What can realistically be done in 30, 60 and 90 days?
Typically by day 30 you prepare a basic inventory registry and agree on data sources and update frequency. By day 60 you add the normalization catalog and the first report on overspend and risks. By day 90 you have a working procurement approval process and repeatable reporting.
What is software name normalization and why is it needed?
Normalization means bringing different names of the same product into a single catalog so you can correctly count installations and match them against licenses. A practical minimum is to separate publisher, product name, edition, version and language; otherwise one Office or PDF reader can turn into dozens of lines.
How to correctly find license overspend without making mistakes?
Start by defining accounting rules for key vendors: per-user, per-device, per-core, subscription, and separately specify virtualization and terminal scenarios. Then compare normalized installations and actual usage against rights to distinguish “extra installations” from “extra purchases” and “unused licenses”.
What must be included in a software purchase request for approvals to work?
Request a short but verifiable set: purpose, who needs it (role/team), duration, whether there is an alternative, budget and funding source. Then use three simple decisions: buy, redistribute or remove. Purchases without an application and confirmed need should be blocked.
Who should participate in SAM and how to divide responsibilities?

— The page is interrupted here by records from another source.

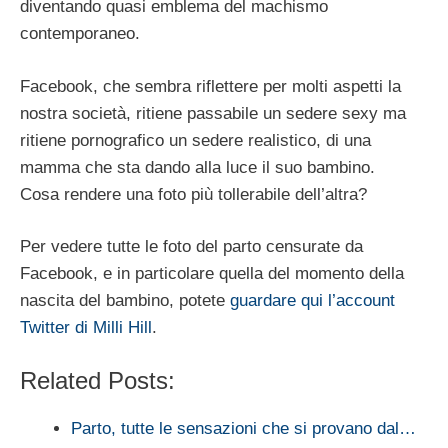
diventando quasi emblema del machismo
contemporaneo.
Facebook, che sembra riflettere per molti aspetti la
nostra società, ritiene passabile un sedere sexy ma
ritiene pornografico un sedere realistico, di una
mamma che sta dando alla luce il suo bambino.
Cosa rendere una foto più tollerabile dell’altra?
Per vedere tutte le foto del parto censurate da
Facebook, e in particolare quella del momento della
nascita del bambino, potete
guardare qui l’account
Twitter di Milli Hill
.
Related Posts:
Parto, tutte le sensazioni che si provano dal…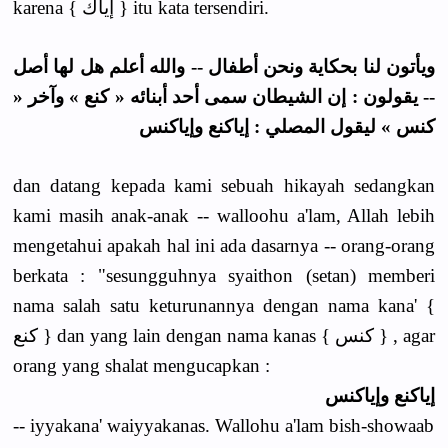
karena { إياك } itu kata tersendiri.
ويأتون لنا بحكاية ونحن أطفال -- والله أعلم هل لها أصل
-- يقولون : إن الشيطان سمى أحد أبنائه « كنع » وآخر «
كنس » ليقول المصلي : إياكنع وإياكنس
dan datang kepada kami sebuah hikayah sedangkan
kami masih anak-anak -- walloohu a'lam, Allah lebih
mengetahui apakah hal ini ada dasarnya -- orang-orang
berkata : "sesungguhnya syaithon (setan) memberi
nama salah satu keturunannya dengan nama kana' {
كنع } dan yang lain dengan nama kanas { كنس } , agar
orang yang shalat mengucapkan :
إياكنع وإياكنس
-- iyyakana' waiyyakanas. Wallohu a'lam bish-showaab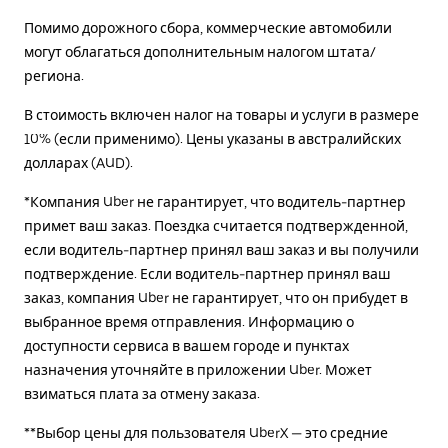
Помимо дорожного сбора, коммерческие автомобили
могут облагаться дополнительным налогом штата/
региона.
В стоимость включен налог на товары и услуги в размере
10% (если применимо). Цены указаны в австралийских
долларах (AUD).
*Компания Uber не гарантирует, что водитель-партнер
примет ваш заказ. Поездка считается подтвержденной,
если водитель-партнер принял ваш заказ и вы получили
подтверждение. Если водитель-партнер принял ваш
заказ, компания Uber не гарантирует, что он прибудет в
выбранное время отправления. Информацию о
доступности сервиса в вашем городе и пунктах
назначения уточняйте в приложении Uber. Может
взиматься плата за отмену заказа.
**Выбор цены для пользователя UberX — это средние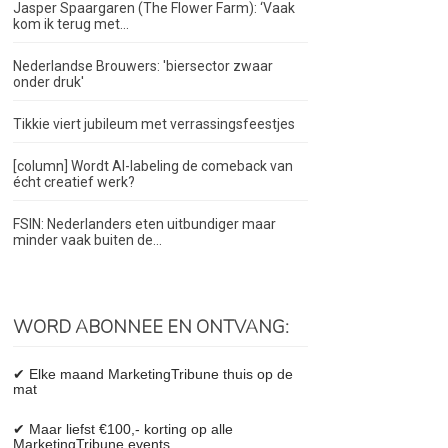
Jasper Spaargaren (The Flower Farm): ‘Vaak
kom ik terug met...
Nederlandse Brouwers: 'biersector zwaar
onder druk'
Tikkie viert jubileum met verrassingsfeestjes
[column] Wordt AI-labeling de comeback van
écht creatief werk?
FSIN: Nederlanders eten uitbundiger maar
minder vaak buiten de...
WORD ABONNEE EN ONTVANG:
✔ Elke maand MarketingTribune thuis op de
mat
✔ Maar liefst €100,- korting op alle
MarketingTribune events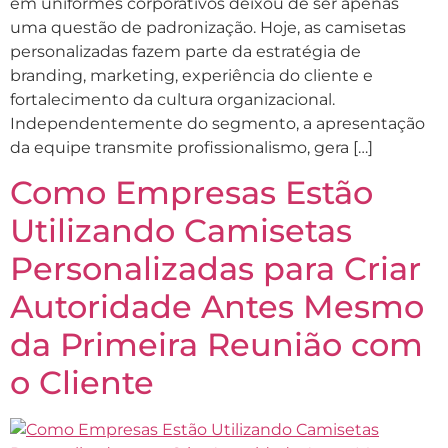
em uniformes corporativos deixou de ser apenas
uma questão de padronização. Hoje, as camisetas
personalizadas fazem parte da estratégia de
branding, marketing, experiência do cliente e
fortalecimento da cultura organizacional.
Independentemente do segmento, a apresentação
da equipe transmite profissionalismo, gera […]
Como Empresas Estão
Utilizando Camisetas
Personalizadas para Criar
Autoridade Antes Mesmo
da Primeira Reunião com
o Cliente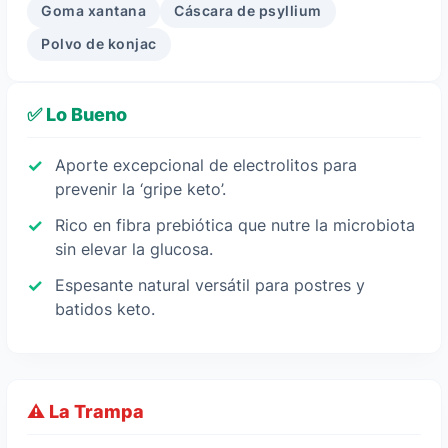
Goma xantana
Cáscara de psyllium
Polvo de konjac
✅ Lo Bueno
Aporte excepcional de electrolitos para
prevenir la ‘gripe keto’.
Rico en fibra prebiótica que nutre la microbiota
sin elevar la glucosa.
Espesante natural versátil para postres y
batidos keto.
⚠️ La Trampa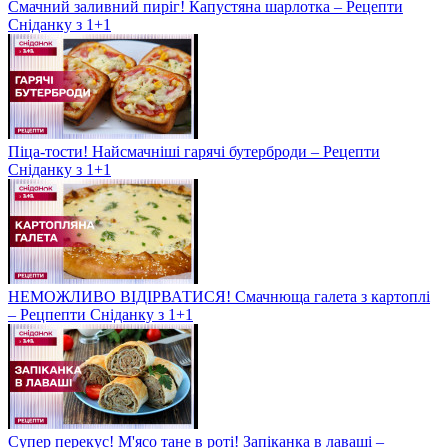
Смачний заливний пиріг! Капустяна шарлотка – Рецепти
Сніданку з 1+1
Піца-тости! Найсмачніші гарячі бутерброди – Рецепти
Сніданку з 1+1
НЕМОЖЛИВО ВІДІРВАТИСЯ! Смачнюща галета з картоплі
– Рецпепти Сніданку з 1+1
Супер перекус! М'ясо тане в роті! Запіканка в лаваші –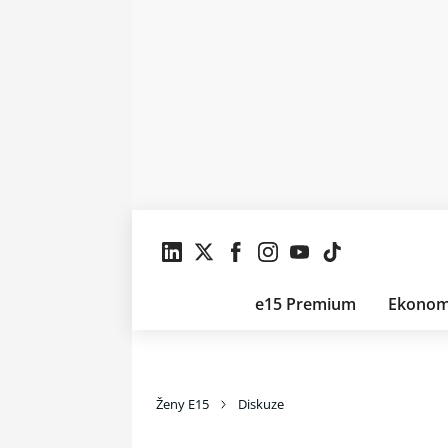
e15 Premium
Ekonom
Ženy E15
Diskuze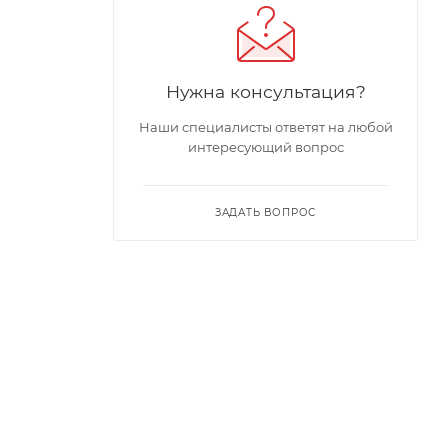
Нужна консультация?
Наши специалисты ответят на любой
интересующий вопрос
ЗАДАТЬ ВОПРОС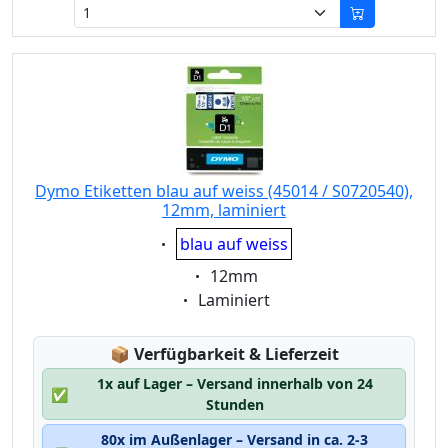
Dymo Etiketten blau auf weiss (45014 / S0720540),
12mm, laminiert
Eigenschaft:
blau auf weiss
Eigenschaft:
12mm
Eigenschaft:
Laminiert
Lagerstatus:
📦
Verfügbarkeit & Lieferzeit
1x auf Lager – Versand innerhalb von 24
✅
Stunden
80x im Außenlager – Versand in ca. 2-3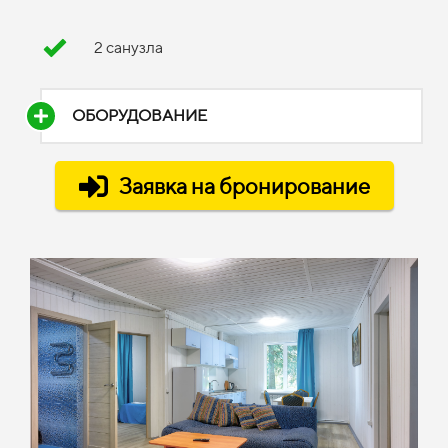
2 санузла
ОБОРУДОВАНИЕ
Заявка на бронирование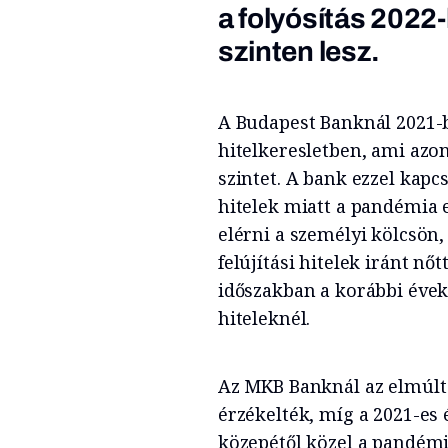
a folyósítás 2022
szinten lesz.
A Budapest Banknál 2021-
hitelkeresletben, ami azo
szintet. A bank ezzel kap
hitelek miatt a pandémia 
elérni a személyi kölcsön,
felújítási hitelek iránt n
időszakban a korábbi éve
hiteleknél.
Az MKB Banknál
az elmúl
érzékelték, míg a 2021-es
közepétől közel a pandémi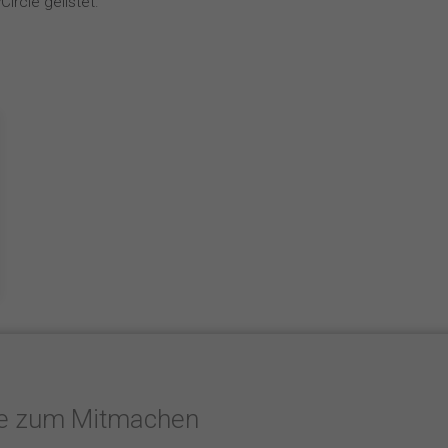
ircle gelistet.
te zum Mitmachen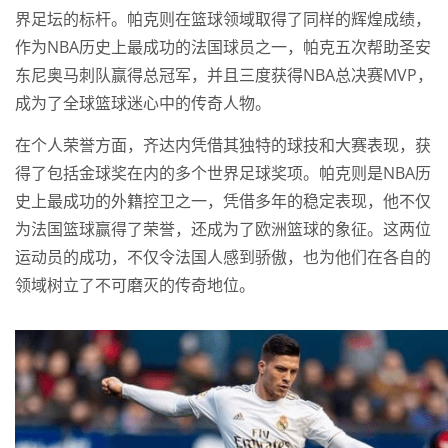
界足坛的标杆。帕克则在篮球领域取得了同样的辉煌成绩，
作为NBA历史上最成功的法国球员之一，帕克五次帮助圣安
东尼奥马刺队赢得总冠军，并且三度获得NBA总决赛MVP，
成为了全球篮球迷心中的传奇人物。
在个人荣誉方面，齐达内凭借其独特的球技和大赛表现，获
得了包括金球奖在内的多个世界足球奖项。帕克则是NBA历
史上最成功的外籍控卫之一，凭借多年的稳定表现，他不仅
为法国篮球赢得了荣誉，还成为了欧洲篮球的象征。这两位
运动员的成功，不仅令法国人感到骄傲，也为他们在各自的
领域树立了不可磨灭的传奇地位。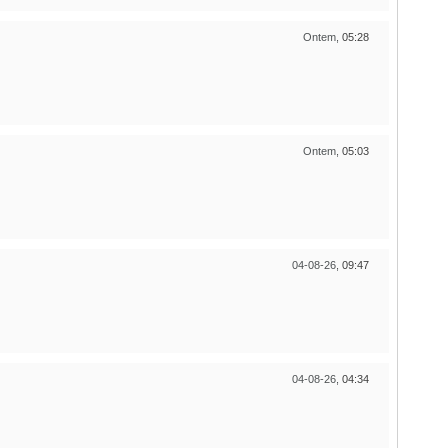
Ontem,
05:28
Ontem,
05:03
04-08-26,
09:47
04-08-26,
04:34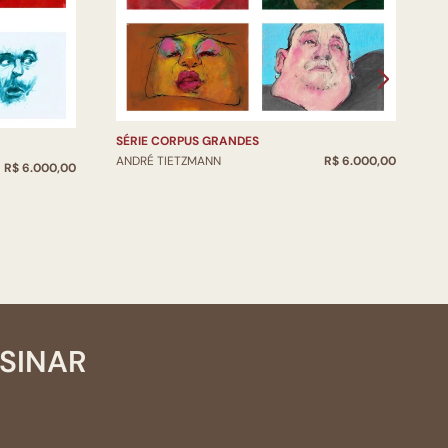
S
SÉRIE CORPUS GRANDES
A
ANDRÉ TIETZMANN
R$ 6.000,00
R$ 6.000,00
SSINAR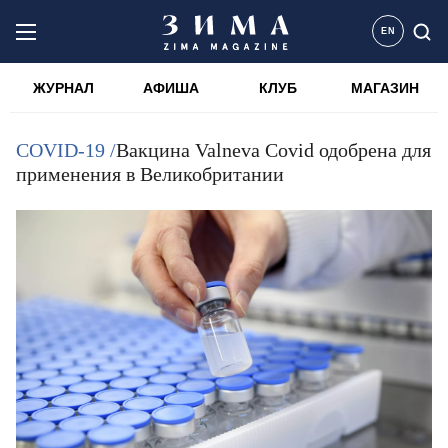
EN
ЖУРНАЛ
АФИША
КЛУБ
МАГАЗИН
COVID-19 /
Вакцина Valneva Covid одобрена для
применения в Великобритании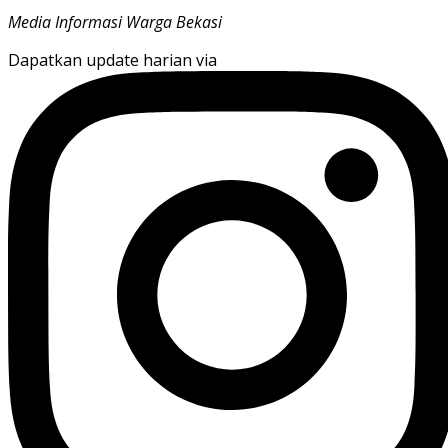
Media Informasi Warga Bekasi
Dapatkan update harian via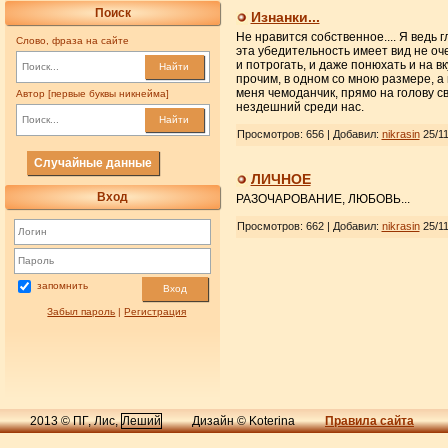
Поиск
Изнанки...
Не нравится собственное.... Я ведь 
Слово, фраза на сайте
эта убедительность имеет вид не оч
и потрогать, и даже понюхать и на 
Найти
прочим, в одном со мною размере, а 
меня чемоданчик, прямо на голову св
Автор [первые буквы никнейма]
нездешний среди нас.
Найти
Просмотров: 656 | Добавил:
nikrasin
25/11
Случайные данные
ЛИЧНОЕ
Вход
РАЗОЧАРОВАНИЕ, ЛЮБОВЬ...
Просмотров: 662 | Добавил:
nikrasin
25/11
запомнить
Вход
Забыл пароль
|
Регистрация
2013 © ПГ, Лис,
Леший
Дизайн © Koterina
Правила сайта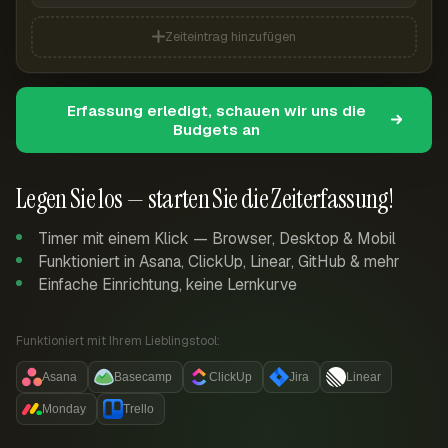
Zeiteintrag hinzufügen
Erfassung erledigt, schauen wir uns die
Budgets an
Legen Sie los — starten Sie die Zeiterfassung!
Timer mit einem Klick — Browser, Desktop & Mobil
Funktioniert in Asana, ClickUp, Linear, GitHub & mehr
Einfache Einrichtung, keine Lernkurve
Funktioniert mit Ihrem Lieblingstool:
Asana
Basecamp
ClickUp
Jira
Linear
Monday
Trello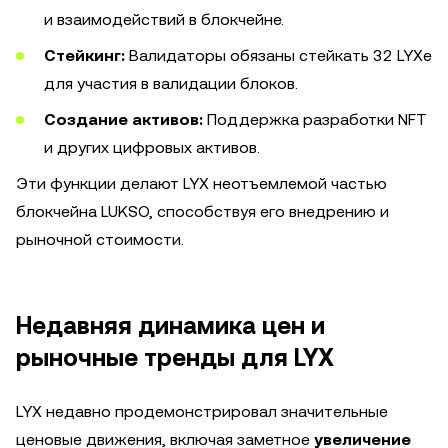
и взаимодействий в блокчейне.
Стейкинг:
Валидаторы обязаны стейкать 32 LYXe
для участия в валидации блоков.
Создание активов:
Поддержка разработки NFT
и других цифровых активов.
Эти функции делают LYX неотъемлемой частью
блокчейна LUKSO, способствуя его внедрению и
рыночной стоимости.
Недавняя динамика цен и
рыночные тренды для LYX
LYX недавно продемонстрировал значительные
ценовые движения, включая заметное
увеличение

At minimum you need four roles: IT for inventory and technical tasks, procurement for contracts and purchase rules, finance for budget and impact, and security for allowed software requirements and shadow install control. It is important to assign data owners and standard definitions up front so reports do not become departmental disputes.
What to do if IT, procurement and security data do not match?
First agree which sources are the “single source of truth” for each type of data and fix a common export format with a unique device identifier and clear user mapping. Then analyze common causes of discrepancies: duplicated devices across systems, different names for the same product and installations via images or manual installs.
How to embed SAM into workstation provisioning and procurement so chaos doesn't return?
Make SAM part of the lifecycle of a workstation: issuance, replacement and decommissioning should update software records automatically. If workstations and servers are supplied as turnkey solutions, tie standard software sets to roles and keep regular inventory and support across the network, including with a systems integrator if needed.